- **PROBLEM**
In the copy, every line of the material that follows must appear exactly, and no pictures should.

START SOURCE INFORMATION

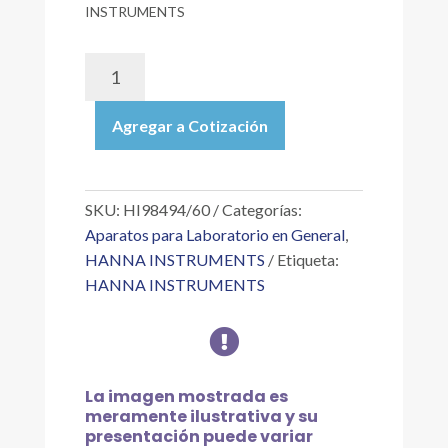
INSTRUMENTS
HI98494/60
|
MEDIDOR
Agregar a Cotización
MULTIPARAMÉTRICO
PORTÁTIL
CON
BLUETOOTH®
SKU:
HI98494/60
Categorías:
PARA
Aparatos para Laboratorio en General
,
PH/CE/OPDO
HANNA INSTRUMENTS
Etiqueta:
CON
HANNA INSTRUMENTS
CABLE
DE

SONDA
DE
60
La imagen mostrada es
METROS
meramente ilustrativa y su
cantidad
presentación puede variar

END SOURCE INFORMATION

- **ANSWER AREA**
INSTRUMENTS
HI98494/60
|
MEDIDOR
Agregar a Cotización
MULTIPARAMÉTRICO
PORTÁTIL
CON
BLUETOOTH®
SKU:
HI98494/60
Categorías:
PARA
Aparatos para Laboratorio en General
,
PH/CE/OPDO
HANNA INSTRUMENTS
Etiqueta:
CON
HANNA INSTRUMENTS
CABLE
DE

SONDA
DE
60
La imagen mostrada es
METROS
meramente ilustrativa y su
cantidad
presentación puede variar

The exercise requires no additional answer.